### Work to be completed
Filter the records below, keeping only lines with the string "oušková".
##########
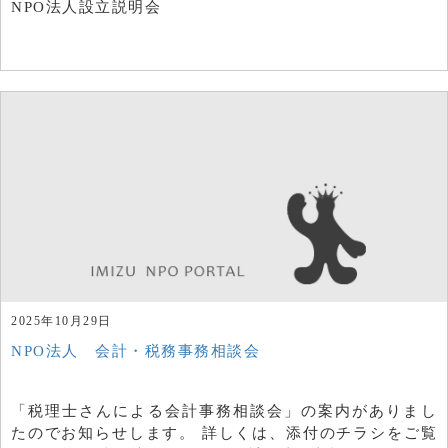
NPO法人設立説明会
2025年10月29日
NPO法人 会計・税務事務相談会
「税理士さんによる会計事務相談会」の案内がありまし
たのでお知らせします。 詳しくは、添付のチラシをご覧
##########
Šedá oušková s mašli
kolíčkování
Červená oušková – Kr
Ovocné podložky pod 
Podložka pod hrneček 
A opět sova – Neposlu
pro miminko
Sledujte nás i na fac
##########
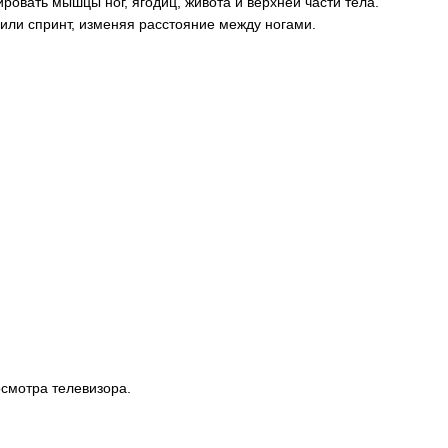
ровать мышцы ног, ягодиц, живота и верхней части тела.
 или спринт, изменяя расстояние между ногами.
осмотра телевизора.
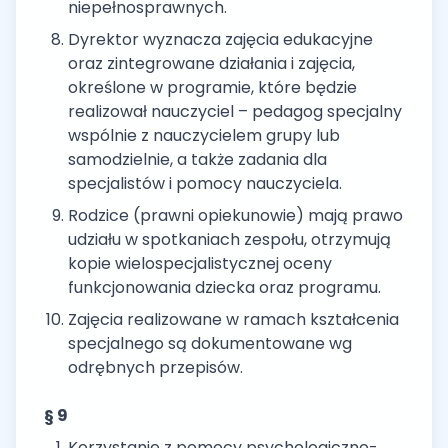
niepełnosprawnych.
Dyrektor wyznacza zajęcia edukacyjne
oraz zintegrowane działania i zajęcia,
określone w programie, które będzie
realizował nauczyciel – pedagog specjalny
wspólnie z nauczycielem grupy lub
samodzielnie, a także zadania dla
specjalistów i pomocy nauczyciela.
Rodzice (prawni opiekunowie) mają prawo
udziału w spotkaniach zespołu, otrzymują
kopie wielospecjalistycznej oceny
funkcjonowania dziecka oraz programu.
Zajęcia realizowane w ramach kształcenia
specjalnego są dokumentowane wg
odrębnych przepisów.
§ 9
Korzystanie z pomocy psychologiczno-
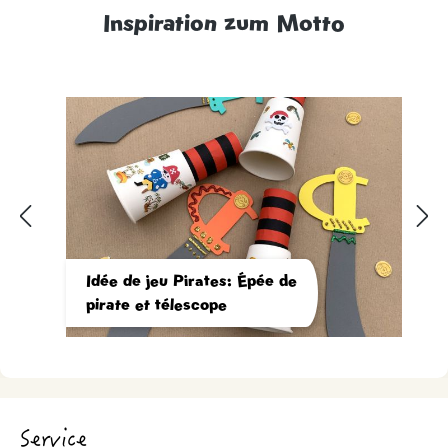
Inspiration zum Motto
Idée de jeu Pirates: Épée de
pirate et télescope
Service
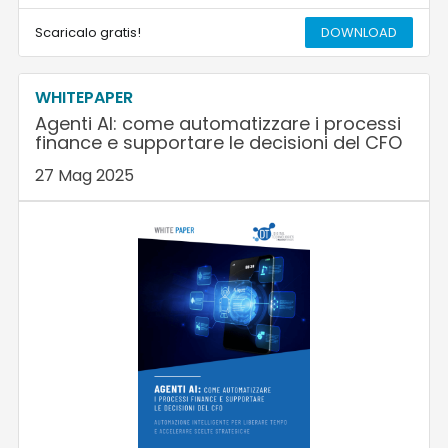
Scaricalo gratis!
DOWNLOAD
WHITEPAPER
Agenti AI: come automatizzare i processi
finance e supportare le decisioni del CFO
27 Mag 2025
##########
### Solution
Šedá oušková s mašli
Červená oušková – Kr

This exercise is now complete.